(Pew 5.Nov.2021) — The Pew Charitable Trusts applauded several nations for including ambitious targets to protect and restore coastal wetlands in their updated nationally determined contributions (NDCs).
Parties to the Paris Agreement are increasingly recognizing the role that coastal “blue carbon” habitats can play in both mitigating and adapting to the effects of climate change. Coastal wetlands—namely, mangrove, seagrass, and salt marsh ecosystems—are a “triple win” for combatting climate change: They store carbon, lessen the impacts of severe storms and sea level rise, and increase resilience among people and biodiversity in a changing climate.

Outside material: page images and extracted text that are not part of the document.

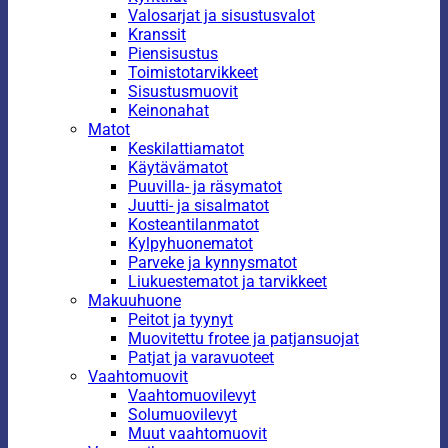
Valosarjat ja sisustusvalot
Kranssit
Piensisustus
Toimistotarvikkeet
Sisustusmuovit
Keinonahat
Matot
Keskilattiamatot
Käytävämatot
Puuvilla- ja räsymatot
Juutti- ja sisalmatot
Kosteantilanmatot
Kylpyhuonematot
Parveke ja kynnysmatot
Liukuestematot ja tarvikkeet
Makuuhuone
Peitot ja tyynyt
Muovitettu frotee ja patjansuojat
Patjat ja varavuoteet
Vaahtomuovit
Vaahtomuovilevyt
Solumuovilevyt
Muut vaahtomuovit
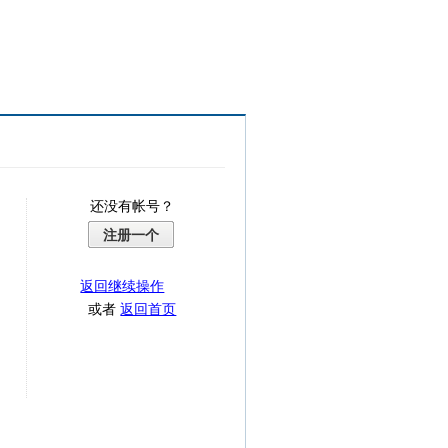
还没有帐号？
注册一个
返回继续操作
或者
返回首页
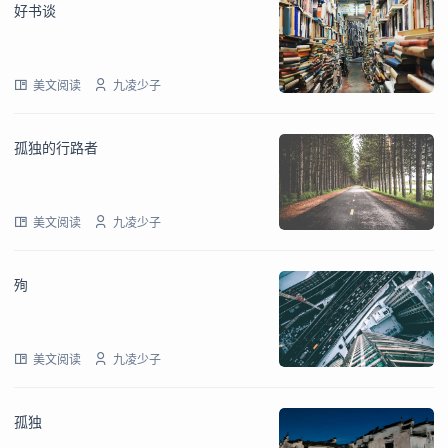
好书谈
美文阅读
九凌少子
孤独的行路者
美文阅读
九凌少子
殉
美文阅读
九凌少子
孤独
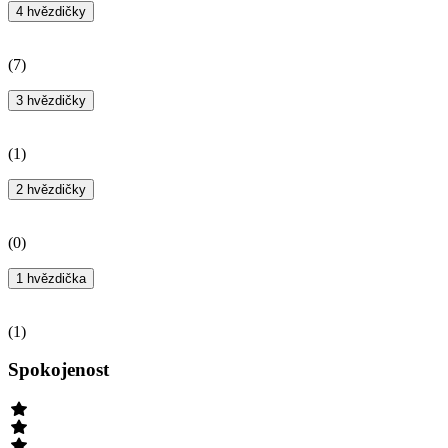
4 hvězdičky
(
7
)
3 hvězdičky
(
1
)
2 hvězdičky
(
0
)
1 hvězdička
(
1
)
Spokojenost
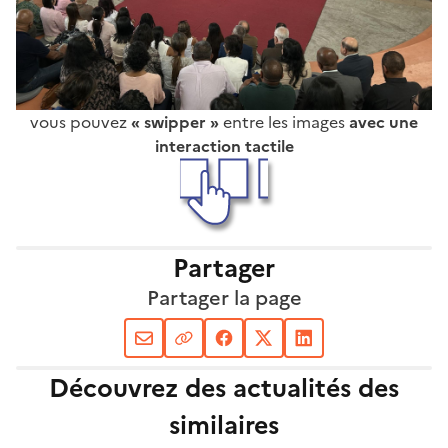
vous pouvez
« swipper »
entre les images
avec une
interaction tactile
Partager
Partager la page
Découvrez des actualités des
similaires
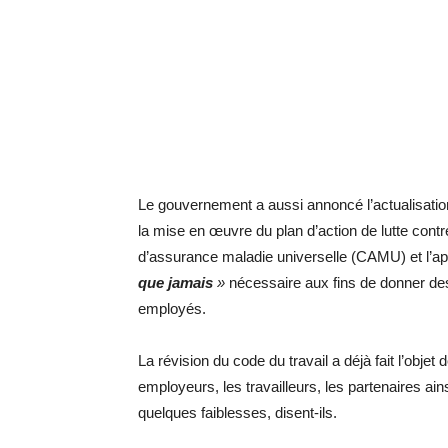
Le gouvernement a aussi annoncé l’actualisation
la mise en œuvre du plan d’action de lutte contre
d’assurance maladie universelle (CAMU) et l’ap
que jamais
»
nécessaire aux fins de donner de
employés.
La révision du code du travail a déjà fait l’obje
employeurs, les travailleurs, les partenaires ai
quelques faiblesses, disent-ils.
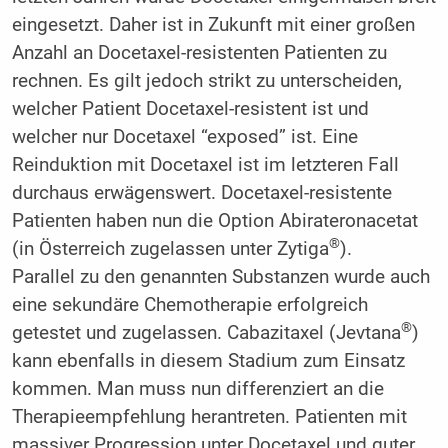
eingesetzt. Daher ist in Zukunft mit einer großen
Anzahl an Docetaxel-resistenten Patienten zu
rechnen. Es gilt jedoch strikt zu unterscheiden,
welcher Patient Docetaxel-resistent ist und
welcher nur Docetaxel “exposed” ist. Eine
Reinduktion mit Docetaxel ist im letzteren Fall
durchaus erwägenswert. Docetaxel-resistente
Patienten haben nun die Option Abirateronacetat
®
(in Österreich zugelassen unter Zytiga
).
Parallel zu den genannten Substanzen wurde auch
eine sekundäre Chemotherapie erfolgreich
®
getestet und zugelassen. Cabazitaxel (Jevtana
)
kann ebenfalls in diesem Stadium zum Einsatz
kommen. Man muss nun differenziert an die
Therapieempfehlung herantreten. Patienten mit
massiver Progression unter Docetaxel und guter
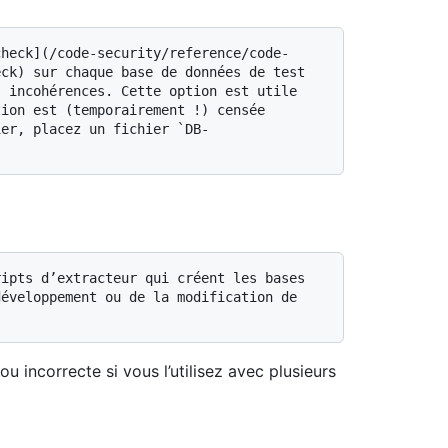
ck) sur chaque base de données de test 
 incohérences. Cette option est utile 
ion est (temporairement !) censée 
ier, placez un fichier `DB-
éveloppement ou de la modification de 
u incorrecte si vous l’utilisez avec plusieurs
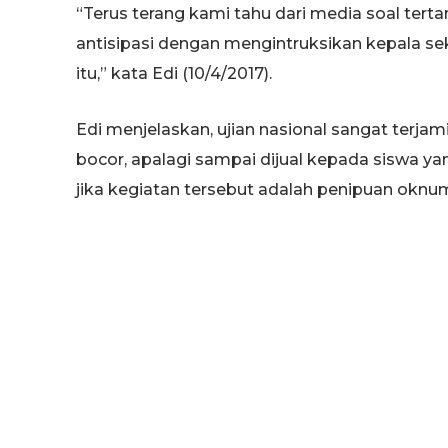
“Terus terang kami tahu dari media soal ter
antisipasi dengan mengintruksikan kepala s
itu,” kata Edi (10/4/2017).
Edi menjelaskan, ujian nasional sangat terja
bocor, apalagi sampai dijual kepada siswa ya
jika kegiatan tersebut adalah penipuan oknu
“Darimana jawaban itu, benar atau tidak , ha
korban,” jelasnya.
Terkait siswa yang diduga telah membeli kunc
bernama Khotibul Umam (21) warga Wotsogo
Montong ini lagi lagi mengingatkan, jika jawab
kunci itu dibuat sekedar untuk menipu demi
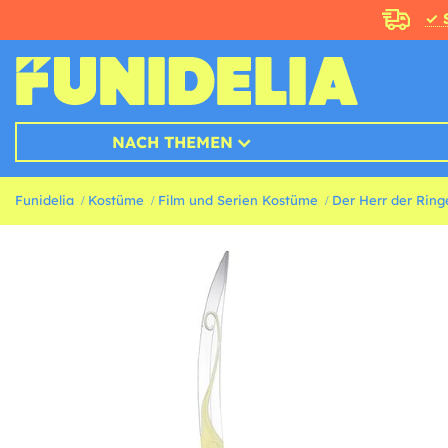
✓ 
NACH THEMEN
Funidelia
Kostüme
Film und Serien Kostüme
Der Herr der Rin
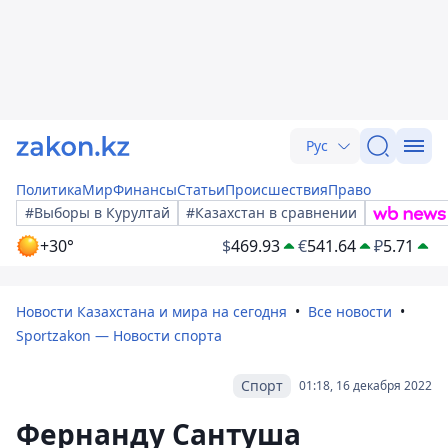
Рус
Политика
Мир
Финансы
Статьи
Происшествия
Право
#Выборы в Курултай
#Казахстан в сравнении
+30°
$
469.93
€
541.64
₽
5.71
Новости Казахстана и мира на сегодня
Все новости
Sportzakon — Новости спорта
Спорт
01:18, 16 декабря 2022
Фернанду Сантуша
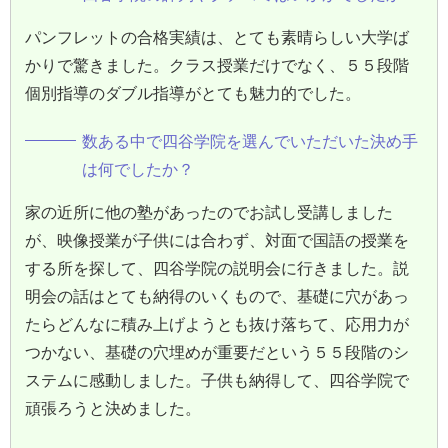
パンフレットの合格実績は、とても素晴らしい大学ば
かりで驚きました。クラス授業だけでなく、５５段階
個別指導のダブル指導がとても魅力的でした。
数ある中で四谷学院を選んでいただいた決め手
は何でしたか？
家の近所に他の塾があったのでお試し受講しました
が、映像授業が子供には合わず、対面で国語の授業を
する所を探して、四谷学院の説明会に行きました。説
明会の話はとても納得のいくもので、基礎に穴があっ
たらどんなに積み上げようとも抜け落ちて、応用力が
つかない、基礎の穴埋めが重要だという５５段階のシ
ステムに感動しました。子供も納得して、四谷学院で
頑張ろうと決めました。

Yet despite their importance, half of the world’s coastal wetlands have been lost in the past century.
Belize, Costa Rica, and Seychelles have put forth ambitious protection targets for these valuable ecosystems within their updated NDCs:
- Belize will double existing mangrove protection by safeguarding 12,000 new hectares by 2030; restore an additional 4,000 hectares; and develop a National Seagrass Policy to help end the net loss of wetlands by 2025.

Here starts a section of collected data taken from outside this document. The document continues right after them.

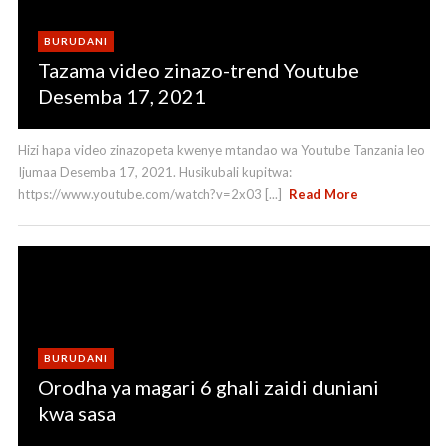
k
e
BURUDANI
C
Tazama video zinazo-trend Youtube
h
Desemba 17, 2021
a
n
Hizi hapa video zinazopeta kwenye mtandao wa Youtube Tanzania leo
Ijumaa Desemba 17, 2021. Husikubali kupitwa:
n
https://www.youtube.com/watch?v=2x03 [...]
Read More
el
BURUDANI
Orodha ya magari 6 ghali zaidi duniani
kwa sasa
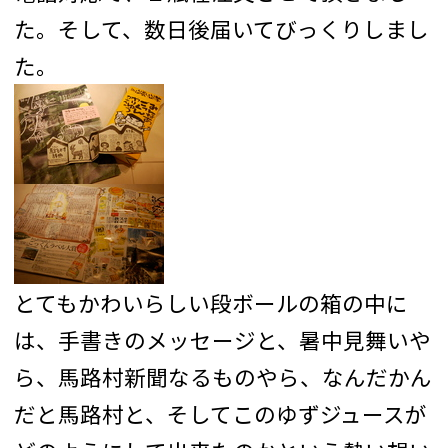
た。そして、数日後届いてびっくりしまし
た。
とてもかわいらしい段ボールの箱の中に
は、手書きのメッセージと、暑中見舞いや
ら、馬路村新聞なるものやら、なんだかん
だと馬路村と、そしてこのゆずジュースが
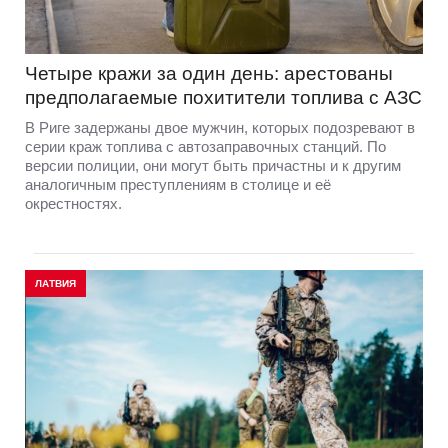
Четыре кражи за один день: арестованы
предполагаемые похитители топлива с АЗС
В Риге задержаны двое мужчин, которых подозревают в
серии краж топлива с автозаправочных станций. По
версии полиции, они могут быть причастны и к другим
аналогичным преступлениям в столице и её
окрестностях.
ЛАТВИЯ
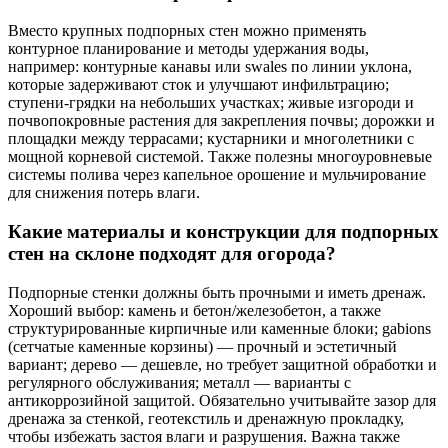
Вместо крупных подпорных стен можно применять
контурное планирование и методы удержания воды,
например: контурные канавы или swales по линии уклона,
которые задерживают сток и улучшают инфильтрацию;
ступени-грядки на небольших участках; живые изгороди и
почвопокровные растения для закрепления почвы; дорожки и
площадки между террасами; кустарники и многолетники с
мощной корневой системой. Также полезны многоуровневые
системы полива через капельное орошение и мульчирование
для снижения потерь влаги.
Какие материалы и конструкции для подпорных
стен на склоне подходят для огорода?
Подпорные стенки должны быть прочными и иметь дренаж.
Хороший выбор: камень и бетон/железобетон, а также
структурированные кирпичные или каменные блоки; gabions
(сетчатые каменные корзины) — прочный и эстетичный
вариант; дерево — дешевле, но требует защитной обработки и
регулярного обслуживания; металл — варианты с
антикоррозийной защитой. Обязательно учитывайте зазор для
дренажа за стенкой, геотекстиль и дренажную прокладку,
чтобы избежать застоя влаги и разрушения. Важна также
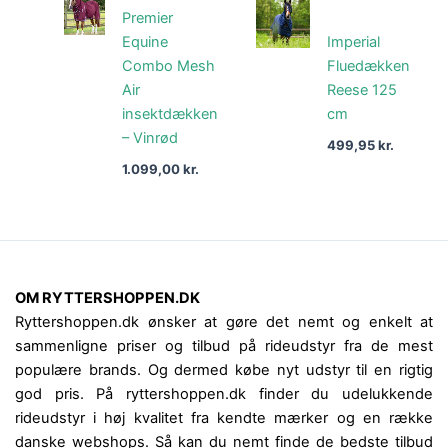
Premier
Equine
Imperial
Combo Mesh
Fluedækken
Air
Reese 125
insektdækken
cm
– Vinrød
499,95
kr.
1.099,00
kr.
OM RYTTERSHOPPEN.DK
Ryttershoppen.dk ønsker at gøre det nemt og enkelt at
sammenligne priser og tilbud på rideudstyr fra de mest
populære brands. Og dermed købe nyt udstyr til en rigtig
god pris. På ryttershoppen.dk finder du udelukkende
rideudstyr i høj kvalitet fra kendte mærker og en række
danske webshops. Så kan du nemt finde de bedste tilbud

- Costa Rica will protect all its coastal wetlands recorded in the national inventory, restore priority mangrove areas, and develop a national mangrove restoration target by 2025. The country will also create new financing models to support implementation.
- Seychelles will map the full spatial extent and carbon stocks of its seagrass ecosystems using cutting-edge technologies and locally led field validation, as well as protect all its seagrass and mangrove ecosystems by 2030.

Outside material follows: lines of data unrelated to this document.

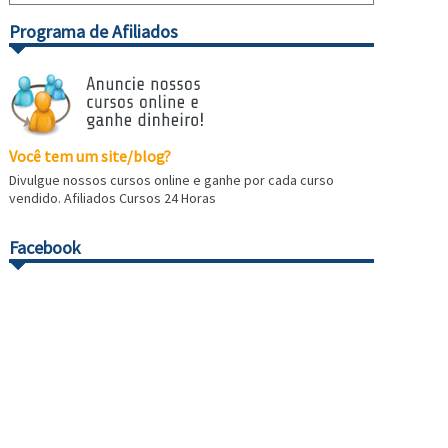
Programa de Afiliados
Você tem um site/blog?
Divulgue nossos cursos online e ganhe por cada curso
vendido. Afiliados Cursos 24 Horas
Facebook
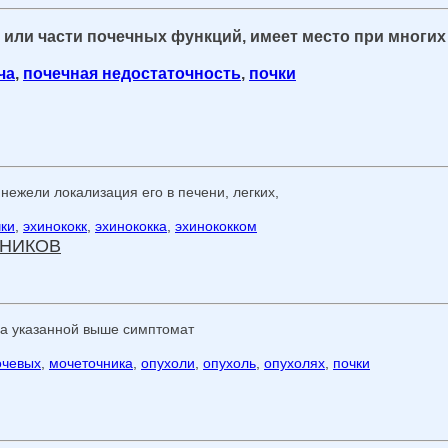
х или части по­чечных функций, имеет место при многи
ча
,
почечная недостаточность
,
почки
 нежели локализация его в печени, легких,
чки
,
эхинококк
,
эхинококка
,
эхинококком
ЧНИКОВ
а указанной выше симптомат
очевых
,
мочеточника
,
опухоли
,
опухоль
,
опухолях
,
почки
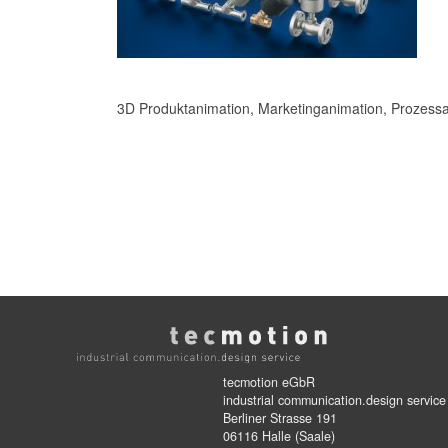
3D Produktanimation, Marketinganimation, Prozessa
tecmotion eGbR
industrial communication.design service
Berliner Strasse 191
06116 Halle (Saale)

These countries, along with others—including Chile, Liberia, Panama, Papua New Guinea, and Sri Lanka—have recognized the power of coastal wetlands as nature-based solutions in their NDCs.
Simon Reddy, director of Pew’s protecting coastal wetlands and coral reefs project, issued the following statement:
“Countries are becoming increasingly aware of the many benefits of protecting coastal wetlands and the role they can play as nature-based solutions. Nations such as Costa Rica, Belize, and Seychelles have taken important steps in setting ambitious targets for their mangroves and seagrasses as a way to complement emissions reductions, protect shorelines, and support local communities.
“We hope that other countries, as they look ahead to updating their nationally determined contributions in 2025, will also get a ‘triple win’ by protecting and restoring mangroves, seagrass, and salt marsh ecosystems. The world needs urgent action to ensure the future of these valuable ecosystems.”